**What you have to do**
All of the data should be reproduced word for word, though its pictures must be omitted.

+++ Listed entries +++

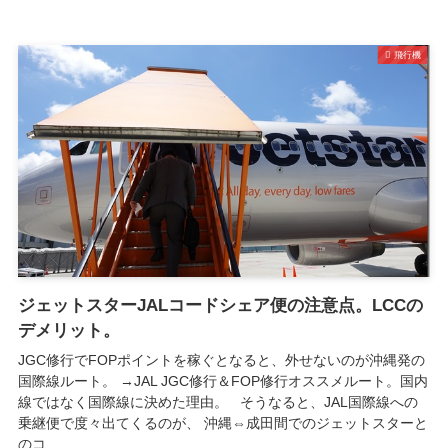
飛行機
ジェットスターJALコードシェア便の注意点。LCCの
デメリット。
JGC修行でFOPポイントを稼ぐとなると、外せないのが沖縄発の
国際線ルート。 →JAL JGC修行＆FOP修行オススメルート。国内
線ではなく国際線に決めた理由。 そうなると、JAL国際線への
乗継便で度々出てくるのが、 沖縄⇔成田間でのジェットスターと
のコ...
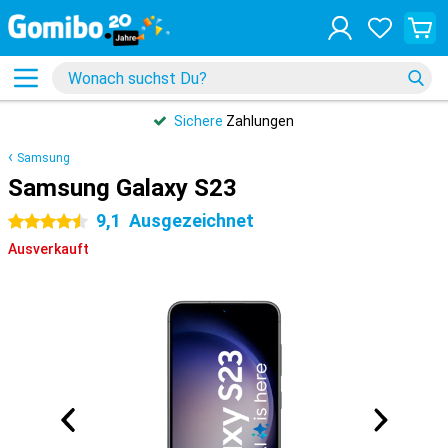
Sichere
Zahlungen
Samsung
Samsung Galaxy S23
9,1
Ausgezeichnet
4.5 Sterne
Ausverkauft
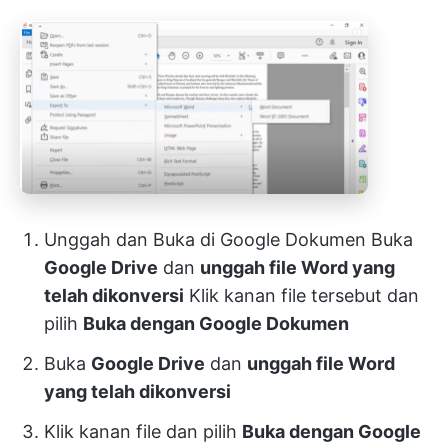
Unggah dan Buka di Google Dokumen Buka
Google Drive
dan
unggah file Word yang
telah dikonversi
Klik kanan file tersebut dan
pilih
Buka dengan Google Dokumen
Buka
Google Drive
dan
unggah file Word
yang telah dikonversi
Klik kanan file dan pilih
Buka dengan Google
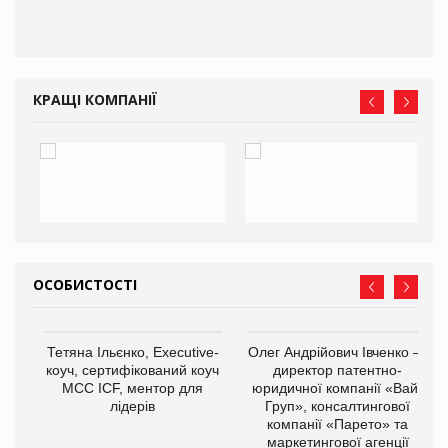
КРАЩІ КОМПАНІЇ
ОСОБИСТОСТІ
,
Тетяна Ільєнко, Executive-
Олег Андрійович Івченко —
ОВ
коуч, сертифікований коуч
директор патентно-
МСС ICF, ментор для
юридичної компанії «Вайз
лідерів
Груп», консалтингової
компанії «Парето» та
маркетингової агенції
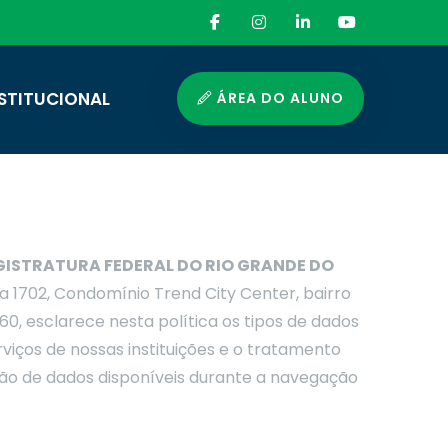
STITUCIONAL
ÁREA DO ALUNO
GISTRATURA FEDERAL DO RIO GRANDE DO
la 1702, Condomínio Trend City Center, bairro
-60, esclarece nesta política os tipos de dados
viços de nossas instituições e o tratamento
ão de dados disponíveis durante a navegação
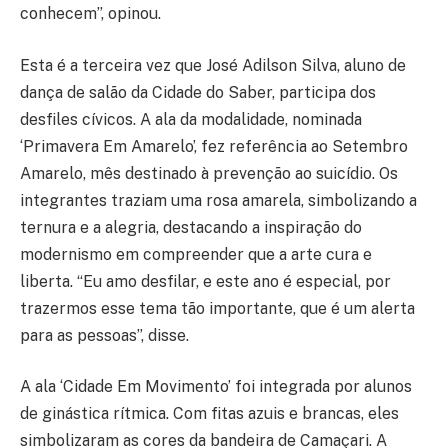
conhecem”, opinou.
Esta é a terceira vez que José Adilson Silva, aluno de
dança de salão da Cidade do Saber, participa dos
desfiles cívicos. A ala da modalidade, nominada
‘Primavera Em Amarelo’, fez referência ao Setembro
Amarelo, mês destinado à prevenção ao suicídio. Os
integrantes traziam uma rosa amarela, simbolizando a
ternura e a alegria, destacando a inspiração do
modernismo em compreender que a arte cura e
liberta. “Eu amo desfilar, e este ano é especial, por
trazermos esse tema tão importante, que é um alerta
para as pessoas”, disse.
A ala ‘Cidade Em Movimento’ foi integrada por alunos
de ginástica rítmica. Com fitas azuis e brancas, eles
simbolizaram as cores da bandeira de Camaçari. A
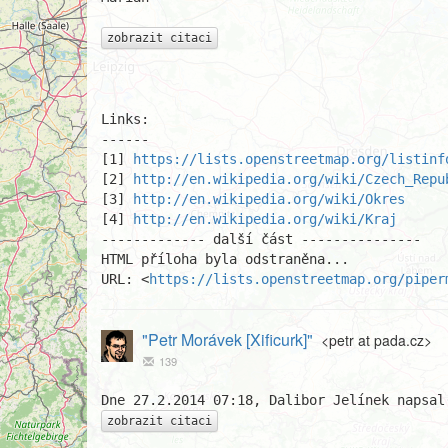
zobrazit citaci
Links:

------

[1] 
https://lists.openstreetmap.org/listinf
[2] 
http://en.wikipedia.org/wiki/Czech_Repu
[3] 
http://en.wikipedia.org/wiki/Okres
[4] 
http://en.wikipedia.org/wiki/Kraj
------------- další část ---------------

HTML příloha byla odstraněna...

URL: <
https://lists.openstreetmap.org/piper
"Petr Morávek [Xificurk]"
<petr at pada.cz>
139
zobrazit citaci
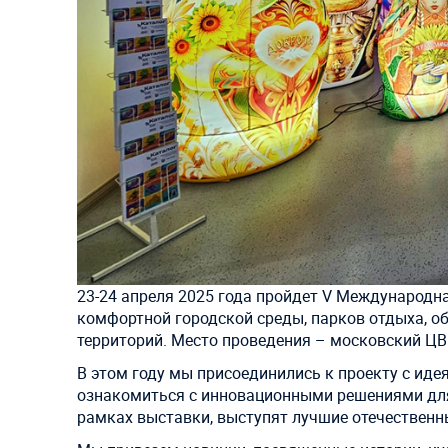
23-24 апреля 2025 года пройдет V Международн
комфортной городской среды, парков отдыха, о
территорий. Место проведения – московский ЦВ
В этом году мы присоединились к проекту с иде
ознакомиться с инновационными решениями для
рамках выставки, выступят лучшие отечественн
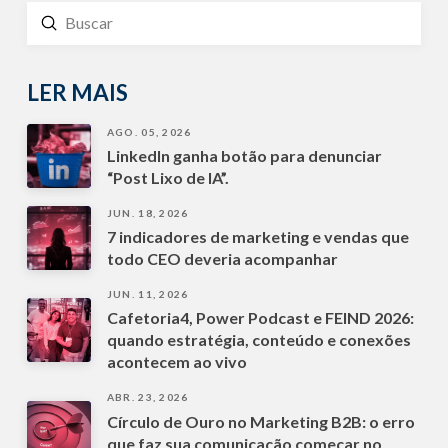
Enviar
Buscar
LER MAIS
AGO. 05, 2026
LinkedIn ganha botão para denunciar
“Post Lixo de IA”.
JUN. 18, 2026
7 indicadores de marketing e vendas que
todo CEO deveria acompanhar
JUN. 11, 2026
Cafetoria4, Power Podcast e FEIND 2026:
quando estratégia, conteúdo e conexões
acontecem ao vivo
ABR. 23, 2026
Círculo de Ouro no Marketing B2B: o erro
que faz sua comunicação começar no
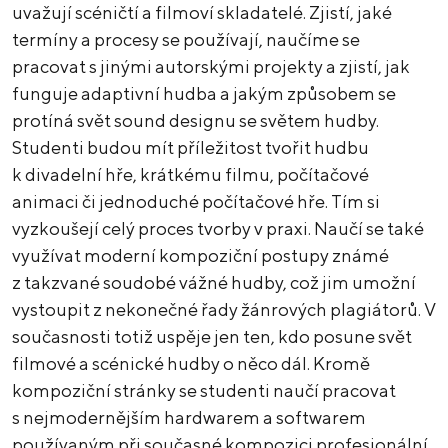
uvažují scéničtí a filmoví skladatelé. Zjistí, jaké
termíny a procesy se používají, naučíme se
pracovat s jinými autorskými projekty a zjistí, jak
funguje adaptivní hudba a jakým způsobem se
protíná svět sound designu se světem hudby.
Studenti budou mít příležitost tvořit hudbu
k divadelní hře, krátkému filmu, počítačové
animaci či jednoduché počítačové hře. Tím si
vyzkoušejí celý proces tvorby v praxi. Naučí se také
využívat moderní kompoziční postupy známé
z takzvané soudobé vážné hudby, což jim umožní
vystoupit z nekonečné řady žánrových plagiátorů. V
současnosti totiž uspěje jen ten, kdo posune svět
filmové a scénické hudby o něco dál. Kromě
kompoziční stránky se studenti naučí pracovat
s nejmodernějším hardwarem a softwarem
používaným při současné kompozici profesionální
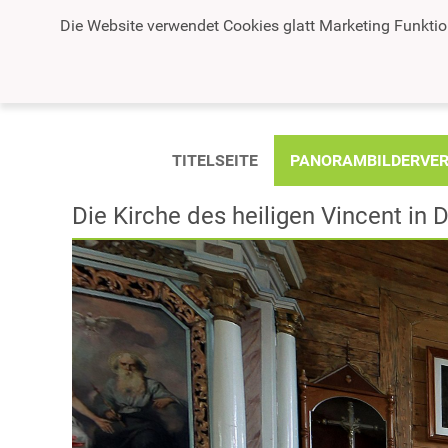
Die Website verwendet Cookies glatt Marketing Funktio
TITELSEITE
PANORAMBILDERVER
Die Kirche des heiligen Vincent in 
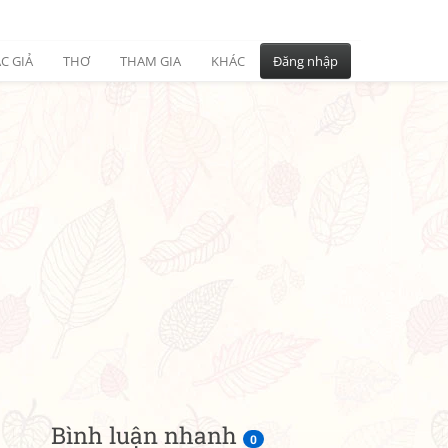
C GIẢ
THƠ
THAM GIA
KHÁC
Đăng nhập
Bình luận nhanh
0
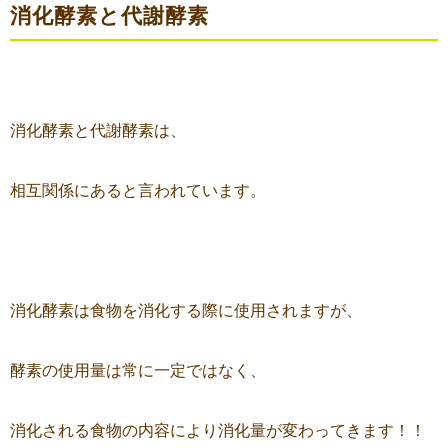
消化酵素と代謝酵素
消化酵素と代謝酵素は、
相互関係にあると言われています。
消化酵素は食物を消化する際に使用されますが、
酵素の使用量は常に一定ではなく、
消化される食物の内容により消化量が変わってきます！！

+++

**Solution to this problem**
飛行機
ジェットスターJALコードシェア便の注意点。LCCの
デメリット。
JGC修行でFOPポイントを稼ぐとなると、外せないのが沖縄発の
国際線ルート。 →JAL JGC修行＆FOP修行オススメルート。国内
線ではなく国際線に決めた理由。 そうなると、JAL国際線への
乗継便で度々出てくるのが、 沖縄⇔成田間でのジェットスターと
のコ...
Sichere
Zahlungen
Samsung
Samsung Galaxy S23
9,1
Ausgezeichnet
4.5 Sterne
Ausverkauft
Unggah dan Buka di Google Dokumen Buka
Google Drive
dan
unggah file Word yang
telah dikonversi
Klik kanan file tersebut dan
pilih
Buka dengan Google Dokumen
Buka
Google Drive
dan
unggah file Word
yang telah dikonversi
Klik kanan file dan pilih
Buka dengan Google
КРАЩІ КОМПАНІЇ
ОСОБИСТОСТІ
,
Тетяна Ільєнко, Executive-
Олег Андрійович Івченко —
ОВ
коуч, сертифікований коуч
директор патентно-
МСС ICF, ментор для
юридичної компанії «Вайз
лідерів
Груп», консалтингової
компанії «Парето» та
маркетингової агенції
STITUCIONAL
ÁREA DO ALUNO
GISTRATURA FEDERAL DO RIO GRANDE DO
la 1702, Condomínio Trend City Center, bairro
-60, esclarece nesta política os tipos de dados
viços de nossas instituições e o tratamento
ão de dados disponíveis durante a navegação
conhecem”, opinou.
Esta é a terceira vez que José Adilson Silva, aluno de
dança de salão da Cidade do Saber, participa dos
desfiles cívicos. A ala da modalidade, nominada
‘Primavera Em Amarelo’, fez referência ao Setembro
Amarelo, mês destinado à prevenção ao suicídio. Os
integrantes traziam uma rosa amarela, simbolizando a
ternura e a alegria, destacando a inspiração do
modernismo em compreender que a arte cura e
liberta. “Eu amo desfilar, e este ano é especial, por
trazermos esse tema tão importante, que é um alerta
para as pessoas”, disse.
A ala ‘Cidade Em Movimento’ foi integrada por alunos
de ginástica rítmica. Com fitas azuis e brancas, eles
simbolizaram as cores da bandeira de Camaçari. A
zobrazit citaci
Links:

------

[1] 
https://lists.openstreetmap.org/listinf
[2] 
http://en.wikipedia.org/wiki/Czech_Repu
[3] 
http://en.wikipedia.org/wiki/Okres
[4] 
http://en.wikipedia.org/wiki/Kraj
------------- další část ---------------

HTML příloha byla odstraněna...

URL: <
https://lists.openstreetmap.org/piper
"Petr Morávek [Xificurk]"
<petr at pada.cz>
139
zobrazit citaci
23-24 апреля 2025 года пройдет V Международн
комфортной городской среды, парков отдыха, о
территорий. Место проведения – московский ЦВ
В этом году мы присоединились к проекту с иде
ознакомиться с инновационными решениями для
рамках выставки, выступят лучшие отечественн
Enviar
Buscar
LER MAIS
AGO. 05, 2026
LinkedIn ganha botão para denunciar
“Post Lixo de IA”.
JUN. 18, 2026
7 indicadores de marketing e vendas que
todo CEO deveria acompanhar
JUN. 11, 2026
Cafetoria4, Power Podcast e FEIND 2026:
quando estratégia, conteúdo e conexões
acontecem ao vivo
ABR. 23, 2026
Círculo de Ouro no Marketing B2B: o erro
que faz sua comunicação começar no
uvažují scéničtí a filmoví skladatelé. Zjistí, jaké
termíny a procesy se používají, naučíme se
pracovat s jinými autorskými projekty a zjistí, jak
funguje adaptivní hudba a jakým způsobem se
protíná svět sound designu se světem hudby.
Studenti budou mít příležitost tvořit hudbu
k divadelní hře, krátkému filmu, počítačové
animaci či jednoduché počítačové hře. Tím si
vyzkoušejí celý proces tvorby v praxi. Naučí se také
využívat moderní kompoziční postupy známé
z takzvané soudobé vážné hudby, což jim umožní
vystoupit z nekonečné řady žánrových plagiátorů. V
současnosti totiž uspěje jen ten, kdo posune svět
filmové a scénické hudby o něco dál. Kromě
kompoziční stránky se studenti naučí pracovat
s nejmodernějším hardwarem a softwarem
používaným při současné kompozici profesionální
Die Website verwendet Cookies glatt Marketing Funktio
TITELSEITE
PANORAMBILDERVER
Die Kirche des heiligen Vincent in 
C GIẢ
THƠ
THAM GIA
KHÁC
Đăng nhập
Bình luận nhanh
0
消化酵素と代謝酵素
消化酵素と代謝酵素は、
相互関係にあると言われています。
消化酵素は食物を消化する際に使用されますが、
酵素の使用量は常に一定ではなく、
消化される食物の内容により消化量が変わってきます！！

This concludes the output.